Survey of common oxidative posttranslational modifications (OxPTMs) and the amino acid residues they modify. The chemistries and names of many possible OxPTMs are portrayed here. Names of reversible modifications are listed in green; irreversible modifications are listed in red. Color coding of amino acid residues is denoted in the key and is the same as in FIGURE 7.

FIGURE 10.

Various approaches for the identification of the Ubiquitin (Ub) and Ub-like associated proteins. Ub and Ubi-like modifiers such as NEDD8 and ISG15 are posttranslational modifications (PTMs) that confer different biological outcomes for their associated proteins upon binding, as showcased at top.
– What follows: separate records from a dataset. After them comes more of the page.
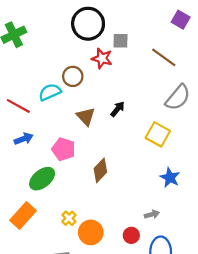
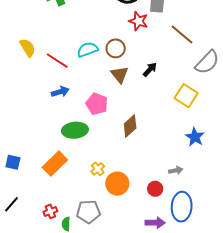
brown line: (164, 57) -> (182, 35), moved
brown circle: (73, 76) -> (116, 48), moved
green ellipse: (42, 179) -> (75, 130), turned 30

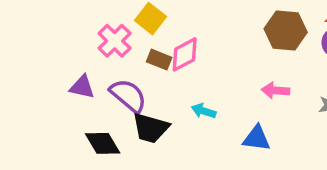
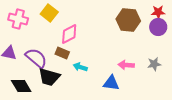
pink cross: (115, 41) -> (18, 19), moved, turned -30
brown rectangle: (159, 60) -> (62, 53), moved
pink arrow: (275, 90) -> (126, 65), moved

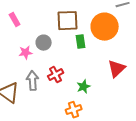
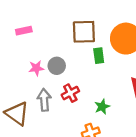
pink rectangle: (15, 20) -> (24, 31), turned -72
gray circle: (44, 43) -> (57, 66), moved

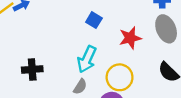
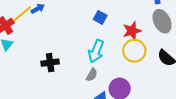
yellow circle: (120, 77) -> (134, 51), moved

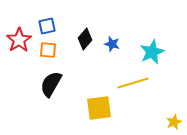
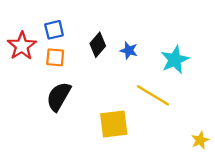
yellow line: (133, 83) -> (153, 95), turned 48

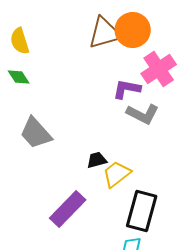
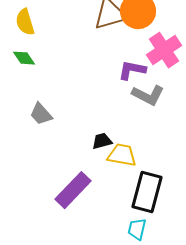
gray trapezoid: (36, 133) -> (41, 114), size x0.7
yellow trapezoid: (117, 174) -> (122, 155), turned 48

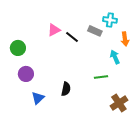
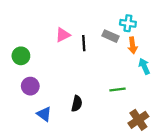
black line: (72, 37) -> (84, 43), turned 48
orange arrow: (125, 39) -> (133, 45), moved
cyan arrow: (115, 57) -> (144, 66), moved
blue triangle: (38, 98) -> (44, 114), turned -40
However, the use of a trypsin-based digest during mass spectrometry (MS) sample preparation leaves an identical diGly motif from all 3 of the aforementioned PTMs. These diGly motifs can be purified with a specific antibody; however, discerning between the 3 PTMs becomes impossible. The use of Lys-C as a protease creates a longer Ub peptide and lends the ability to subsequently use a purifying antibody against the extended Ub peptide, separating out proteins with their specific PTMs.